Monday, October 15, 2012

October 15th


Today, October 15th is National Pregnancy and Infant Loss Day. I woke up this morning with a tugging on my heart and a need to be near to the Lord. I had no idea about the day until a friend sent me something on Facebook. No doubt, that tugging was no coincidence. The Lord our God knows exactly what the heart needs and He knew that I would need some extra love today.

On my way to work I was greeted by a beautiful sunrise containing the promise of a new tomorrow. He will draw near to us, the broken hearted. And although my heart is full of anxiousness to meet my sweet daughter there is, and always will be a longing to hold our first born again. Baby H is forever in our hearts. He came and left way too soon. Some days the only thing that I find comfort in, is knowing that one day will be reunited with him in Heaven. And what a glorious day that will be.

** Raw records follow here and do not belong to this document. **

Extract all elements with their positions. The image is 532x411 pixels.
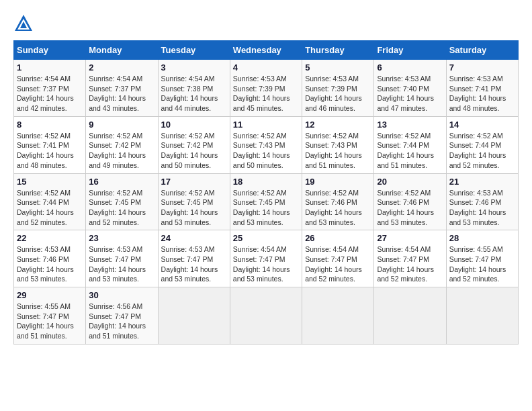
day-number: 14 — [449, 120, 515, 130]
day-number: 30 — [89, 290, 154, 300]
day-number: 22 — [17, 233, 83, 243]
table-row — [446, 287, 518, 345]
header-saturday: Saturday — [446, 41, 518, 60]
table-row: 15Sunrise: 4:52 AMSunset: 7:44 PMDayligh… — [14, 173, 86, 230]
table-row: 17Sunrise: 4:52 AMSunset: 7:45 PMDayligh… — [158, 173, 230, 230]
day-number: 24 — [161, 233, 227, 243]
table-row: 20Sunrise: 4:52 AMSunset: 7:46 PMDayligh… — [374, 173, 446, 230]
day-info: Sunrise: 4:52 AMSunset: 7:43 PMDaylight:… — [233, 131, 299, 171]
day-number: 26 — [305, 233, 371, 243]
day-info: Sunrise: 4:52 AMSunset: 7:46 PMDaylight:… — [377, 188, 443, 228]
header-sunday: Sunday — [14, 41, 86, 60]
table-row: 2Sunrise: 4:54 AMSunset: 7:37 PMDaylight… — [86, 60, 158, 117]
day-info: Sunrise: 4:53 AMSunset: 7:47 PMDaylight:… — [161, 244, 227, 284]
day-number: 9 — [89, 120, 154, 130]
table-row: 18Sunrise: 4:52 AMSunset: 7:45 PMDayligh… — [230, 173, 302, 230]
header-thursday: Thursday — [302, 41, 374, 60]
day-info: Sunrise: 4:52 AMSunset: 7:45 PMDaylight:… — [89, 188, 154, 228]
calendar-week-row: 29Sunrise: 4:55 AMSunset: 7:47 PMDayligh… — [14, 287, 519, 345]
table-row: 3Sunrise: 4:54 AMSunset: 7:38 PMDaylight… — [158, 60, 230, 117]
logo — [13, 13, 36, 34]
weekday-header-row: Sunday Monday Tuesday Wednesday Thursday… — [14, 41, 519, 60]
day-number: 23 — [89, 233, 154, 243]
day-info: Sunrise: 4:52 AMSunset: 7:41 PMDaylight:… — [17, 131, 83, 171]
table-row: 12Sunrise: 4:52 AMSunset: 7:43 PMDayligh… — [302, 116, 374, 173]
table-row: 27Sunrise: 4:54 AMSunset: 7:47 PMDayligh… — [374, 230, 446, 287]
day-number: 11 — [233, 120, 299, 130]
table-row: 10Sunrise: 4:52 AMSunset: 7:42 PMDayligh… — [158, 116, 230, 173]
table-row: 16Sunrise: 4:52 AMSunset: 7:45 PMDayligh… — [86, 173, 158, 230]
table-row: 26Sunrise: 4:54 AMSunset: 7:47 PMDayligh… — [302, 230, 374, 287]
day-info: Sunrise: 4:53 AMSunset: 7:46 PMDaylight:… — [17, 244, 83, 284]
day-number: 12 — [305, 120, 371, 130]
day-info: Sunrise: 4:53 AMSunset: 7:41 PMDaylight:… — [449, 74, 515, 113]
calendar-week-row: 8Sunrise: 4:52 AMSunset: 7:41 PMDaylight… — [14, 116, 519, 173]
table-row: 11Sunrise: 4:52 AMSunset: 7:43 PMDayligh… — [230, 116, 302, 173]
day-number: 3 — [161, 62, 227, 73]
day-info: Sunrise: 4:53 AMSunset: 7:40 PMDaylight:… — [377, 74, 443, 113]
header — [13, 13, 519, 34]
day-number: 27 — [377, 233, 443, 243]
day-number: 2 — [89, 62, 154, 73]
day-number: 20 — [377, 177, 443, 187]
day-info: Sunrise: 4:52 AMSunset: 7:45 PMDaylight:… — [233, 188, 299, 228]
header-tuesday: Tuesday — [158, 41, 230, 60]
table-row: 25Sunrise: 4:54 AMSunset: 7:47 PMDayligh… — [230, 230, 302, 287]
day-number: 5 — [305, 62, 371, 73]
header-wednesday: Wednesday — [230, 41, 302, 60]
day-number: 7 — [449, 62, 515, 73]
day-number: 10 — [161, 120, 227, 130]
day-number: 19 — [305, 177, 371, 187]
table-row: 23Sunrise: 4:53 AMSunset: 7:47 PMDayligh… — [86, 230, 158, 287]
day-info: Sunrise: 4:55 AMSunset: 7:47 PMDaylight:… — [449, 244, 515, 284]
day-info: Sunrise: 4:52 AMSunset: 7:45 PMDaylight:… — [161, 188, 227, 228]
day-info: Sunrise: 4:52 AMSunset: 7:44 PMDaylight:… — [377, 131, 443, 171]
day-info: Sunrise: 4:53 AMSunset: 7:39 PMDaylight:… — [233, 74, 299, 113]
day-number: 28 — [449, 233, 515, 243]
table-row — [302, 287, 374, 345]
day-number: 29 — [17, 290, 83, 300]
day-info: Sunrise: 4:53 AMSunset: 7:39 PMDaylight:… — [305, 74, 371, 113]
calendar-table: Sunday Monday Tuesday Wednesday Thursday… — [13, 40, 519, 345]
day-number: 13 — [377, 120, 443, 130]
header-friday: Friday — [374, 41, 446, 60]
day-number: 25 — [233, 233, 299, 243]
day-number: 18 — [233, 177, 299, 187]
table-row — [230, 287, 302, 345]
table-row: 8Sunrise: 4:52 AMSunset: 7:41 PMDaylight… — [14, 116, 86, 173]
table-row: 14Sunrise: 4:52 AMSunset: 7:44 PMDayligh… — [446, 116, 518, 173]
table-row — [374, 287, 446, 345]
day-number: 15 — [17, 177, 83, 187]
table-row: 24Sunrise: 4:53 AMSunset: 7:47 PMDayligh… — [158, 230, 230, 287]
day-info: Sunrise: 4:52 AMSunset: 7:42 PMDaylight:… — [89, 131, 154, 171]
day-info: Sunrise: 4:54 AMSunset: 7:47 PMDaylight:… — [233, 244, 299, 284]
table-row: 22Sunrise: 4:53 AMSunset: 7:46 PMDayligh… — [14, 230, 86, 287]
day-info: Sunrise: 4:52 AMSunset: 7:44 PMDaylight:… — [449, 131, 515, 171]
day-info: Sunrise: 4:52 AMSunset: 7:46 PMDaylight:… — [305, 188, 371, 228]
table-row: 7Sunrise: 4:53 AMSunset: 7:41 PMDaylight… — [446, 60, 518, 117]
calendar-week-row: 22Sunrise: 4:53 AMSunset: 7:46 PMDayligh… — [14, 230, 519, 287]
day-info: Sunrise: 4:53 AMSunset: 7:46 PMDaylight:… — [449, 188, 515, 228]
table-row: 21Sunrise: 4:53 AMSunset: 7:46 PMDayligh… — [446, 173, 518, 230]
table-row: 29Sunrise: 4:55 AMSunset: 7:47 PMDayligh… — [14, 287, 86, 345]
table-row: 5Sunrise: 4:53 AMSunset: 7:39 PMDaylight… — [302, 60, 374, 117]
day-info: Sunrise: 4:52 AMSunset: 7:42 PMDaylight:… — [161, 131, 227, 171]
header-monday: Monday — [86, 41, 158, 60]
day-number: 4 — [233, 62, 299, 73]
table-row: 1Sunrise: 4:54 AMSunset: 7:37 PMDaylight… — [14, 60, 86, 117]
day-number: 17 — [161, 177, 227, 187]
calendar-week-row: 1Sunrise: 4:54 AMSunset: 7:37 PMDaylight… — [14, 60, 519, 117]
day-info: Sunrise: 4:54 AMSunset: 7:37 PMDaylight:… — [17, 74, 83, 113]
table-row: 28Sunrise: 4:55 AMSunset: 7:47 PMDayligh… — [446, 230, 518, 287]
day-info: Sunrise: 4:54 AMSunset: 7:38 PMDaylight:… — [161, 74, 227, 113]
table-row: 19Sunrise: 4:52 AMSunset: 7:46 PMDayligh… — [302, 173, 374, 230]
day-number: 1 — [17, 62, 83, 73]
day-info: Sunrise: 4:53 AMSunset: 7:47 PMDaylight:… — [89, 244, 154, 284]
calendar-week-row: 15Sunrise: 4:52 AMSunset: 7:44 PMDayligh… — [14, 173, 519, 230]
table-row: 9Sunrise: 4:52 AMSunset: 7:42 PMDaylight… — [86, 116, 158, 173]
day-info: Sunrise: 4:54 AMSunset: 7:47 PMDaylight:… — [305, 244, 371, 284]
table-row: 13Sunrise: 4:52 AMSunset: 7:44 PMDayligh… — [374, 116, 446, 173]
day-number: 16 — [89, 177, 154, 187]
day-info: Sunrise: 4:54 AMSunset: 7:47 PMDaylight:… — [377, 244, 443, 284]
day-info: Sunrise: 4:52 AMSunset: 7:43 PMDaylight:… — [305, 131, 371, 171]
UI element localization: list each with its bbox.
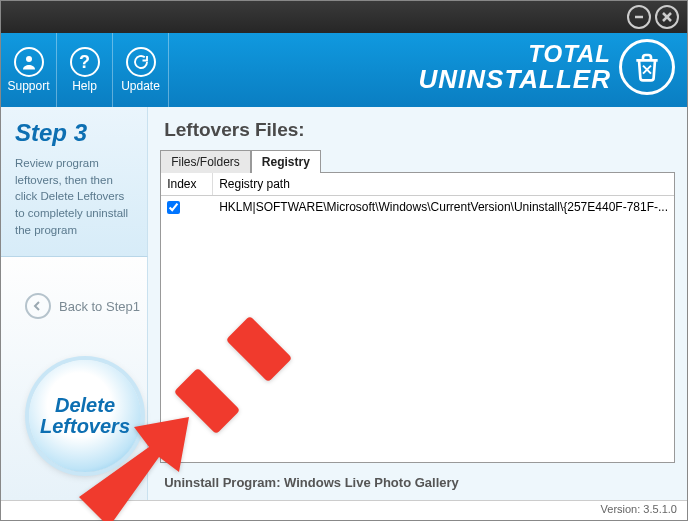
- tab-registry[interactable]: Registry: [251, 150, 321, 173]
- sidebar-actions: Back to Step1 Delete Leftovers: [1, 257, 148, 500]
- support-button[interactable]: Support: [1, 33, 57, 107]
- minimize-button[interactable]: [627, 5, 651, 29]
- row-path: HKLM|SOFTWARE\Microsoft\Windows\CurrentV…: [213, 196, 674, 218]
- delete-leftovers-label-2: Leftovers: [40, 416, 130, 437]
- tab-files-folders[interactable]: Files/Folders: [160, 150, 251, 173]
- update-label: Update: [121, 79, 160, 93]
- row-checkbox[interactable]: [167, 201, 180, 214]
- support-label: Support: [7, 79, 49, 93]
- tabs: Files/Folders Registry: [160, 149, 675, 172]
- back-to-step1-button[interactable]: Back to Step1: [25, 293, 140, 319]
- update-button[interactable]: Update: [113, 33, 169, 107]
- step-title: Step 3: [15, 119, 133, 147]
- sidebar: Step 3 Review program leftovers, then th…: [1, 107, 148, 500]
- back-label: Back to Step1: [59, 299, 140, 314]
- delete-leftovers-label-1: Delete: [40, 395, 130, 416]
- trash-icon: [619, 39, 675, 95]
- version-label: Version: 3.5.1.0: [601, 503, 677, 515]
- uninstall-program-label: Uninstall Program: Windows Live Photo Ga…: [160, 463, 675, 500]
- brand-line1: TOTAL: [418, 42, 611, 66]
- grid-header: Index Registry path: [161, 173, 674, 196]
- back-arrow-icon: [25, 293, 51, 319]
- leftovers-title: Leftovers Files:: [164, 119, 675, 141]
- header-bar: Support ? Help Update TOTAL UNINSTALLER: [1, 33, 687, 107]
- help-label: Help: [72, 79, 97, 93]
- update-icon: [126, 47, 156, 77]
- status-bar: Version: 3.5.1.0: [1, 500, 687, 520]
- titlebar: [1, 1, 687, 33]
- step-panel: Step 3 Review program leftovers, then th…: [1, 107, 148, 257]
- body: Step 3 Review program leftovers, then th…: [1, 107, 687, 500]
- leftovers-grid: Index Registry path HKLM|SOFTWARE\Micros…: [160, 172, 675, 463]
- column-index: Index: [161, 173, 213, 195]
- brand-line2: UNINSTALLER: [418, 66, 611, 92]
- table-row[interactable]: HKLM|SOFTWARE\Microsoft\Windows\CurrentV…: [161, 196, 674, 218]
- svg-point-3: [26, 56, 32, 62]
- brand: TOTAL UNINSTALLER: [418, 39, 675, 95]
- help-icon: ?: [70, 47, 100, 77]
- close-button[interactable]: [655, 5, 679, 29]
- column-registry-path: Registry path: [213, 173, 674, 195]
- step-description: Review program leftovers, then then clic…: [15, 155, 133, 238]
- main-panel: Leftovers Files: Files/Folders Registry …: [148, 107, 687, 500]
- app-window: Support ? Help Update TOTAL UNINSTALLER: [0, 0, 688, 521]
- help-button[interactable]: ? Help: [57, 33, 113, 107]
- delete-leftovers-button[interactable]: Delete Leftovers: [29, 360, 141, 472]
- support-icon: [14, 47, 44, 77]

Yes, I am member of a club that I would wish the membership on no one. Its a special bond between woman, where they just know. They know the heart ache, the tear filled nights and sometimes days. I am proud to stand with many brave woman and share in their healing. I am grateful for God's mercy and His knowing that I would need other woman to suffer alongside. Hopeful Hearts, a grief group has been exactly what I needed and led me to a Homegroup where 3 other woman went through similar situations. God is sovereign.

So today I stand, holding hands with other grieving mothers and we long for our babies. But one day there will be no more tears and we will see those faces again. I am thankful for that promise. Yes, God is good.